Maar voor nu rest mij in ieder geval een woord van dank uit te spreken, want ‘jullie’ hebben mij geweldig gesteund. Zonder dit medium zou ik mij beslist eenzaam hebben gevoeld. En hoezeer jullie wellicht naar mijn verhalen uitkeken, ik ben iedere dag weer vreselijk benieuwd geweest naar jullie reacties. Jullie hebben mij overladen met steunbetuigingen, en complimenten ook, waar ik bijna verlegen van zou worden, zij het dat ik niet zo’n last heb van het gènegen.. (ik heb geen dakje op mijn Nokia, vandaar een streepje, om het woord leesbaar te maken).
Zonder gekheid, ik ben jullie echt dank verschuldigd. Een aantal van jullie is bijzonder trouw geweest (ik ga geen namen noemen, je weet het zelf wel..), met veel reacties op mijn blog of via sms.

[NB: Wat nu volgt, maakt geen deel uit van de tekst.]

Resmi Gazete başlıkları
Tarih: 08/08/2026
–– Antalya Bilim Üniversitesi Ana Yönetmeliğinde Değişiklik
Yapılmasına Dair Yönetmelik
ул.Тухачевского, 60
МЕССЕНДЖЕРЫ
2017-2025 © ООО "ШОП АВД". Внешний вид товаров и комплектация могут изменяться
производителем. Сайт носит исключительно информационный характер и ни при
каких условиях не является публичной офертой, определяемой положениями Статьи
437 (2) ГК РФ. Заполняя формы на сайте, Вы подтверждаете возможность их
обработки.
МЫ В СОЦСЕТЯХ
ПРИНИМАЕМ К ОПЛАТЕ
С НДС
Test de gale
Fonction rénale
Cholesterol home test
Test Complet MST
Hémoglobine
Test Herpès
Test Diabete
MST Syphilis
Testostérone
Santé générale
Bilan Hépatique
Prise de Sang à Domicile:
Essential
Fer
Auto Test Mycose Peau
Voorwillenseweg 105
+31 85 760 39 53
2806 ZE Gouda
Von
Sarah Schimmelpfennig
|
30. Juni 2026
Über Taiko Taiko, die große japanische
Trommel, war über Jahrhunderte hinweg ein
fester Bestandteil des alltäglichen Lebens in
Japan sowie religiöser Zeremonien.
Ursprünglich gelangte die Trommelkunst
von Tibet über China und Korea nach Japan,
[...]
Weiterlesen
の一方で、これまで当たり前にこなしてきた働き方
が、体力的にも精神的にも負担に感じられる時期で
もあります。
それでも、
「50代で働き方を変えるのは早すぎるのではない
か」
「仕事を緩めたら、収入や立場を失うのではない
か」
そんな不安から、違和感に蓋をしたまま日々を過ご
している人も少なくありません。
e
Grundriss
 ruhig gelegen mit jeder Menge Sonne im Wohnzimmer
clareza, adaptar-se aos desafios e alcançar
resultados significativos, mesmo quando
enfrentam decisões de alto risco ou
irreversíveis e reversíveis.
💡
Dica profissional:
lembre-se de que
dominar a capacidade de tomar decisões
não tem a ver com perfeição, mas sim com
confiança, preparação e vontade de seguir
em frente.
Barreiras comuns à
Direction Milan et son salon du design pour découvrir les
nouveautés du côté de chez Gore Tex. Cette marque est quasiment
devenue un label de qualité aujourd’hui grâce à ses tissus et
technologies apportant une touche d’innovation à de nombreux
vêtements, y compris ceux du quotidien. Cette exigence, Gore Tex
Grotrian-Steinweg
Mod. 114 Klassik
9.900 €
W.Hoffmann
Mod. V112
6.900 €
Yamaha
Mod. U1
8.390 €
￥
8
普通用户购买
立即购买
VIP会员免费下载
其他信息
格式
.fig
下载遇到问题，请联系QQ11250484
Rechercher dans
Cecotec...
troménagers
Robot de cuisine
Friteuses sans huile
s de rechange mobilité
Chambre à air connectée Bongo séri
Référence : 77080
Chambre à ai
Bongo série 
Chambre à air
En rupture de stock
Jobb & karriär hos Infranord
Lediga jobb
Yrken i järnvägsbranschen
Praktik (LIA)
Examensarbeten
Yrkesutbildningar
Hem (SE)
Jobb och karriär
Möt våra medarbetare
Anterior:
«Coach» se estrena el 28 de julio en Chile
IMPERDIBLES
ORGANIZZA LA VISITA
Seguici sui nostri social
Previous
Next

Er is één naam die ik wel wil noemen. Het is het cliché dat je voorin in veel boeken tegenkomt (‘Voor mijn lieve…, zonder wie etc.’), maar zonder Mieke was deze tocht inderdaad niet mogelijk geweest: ruim twee maanden heeft zij de boel thuis draaiende gehouden: ‘Daaan, opstaaaan!’ etc., zie haar dagindeling.
Daar neem ik met veel respect mijn (stro)hoed voor af. Bedankt ‘wijffie’, dikke knuffel en tot gauw!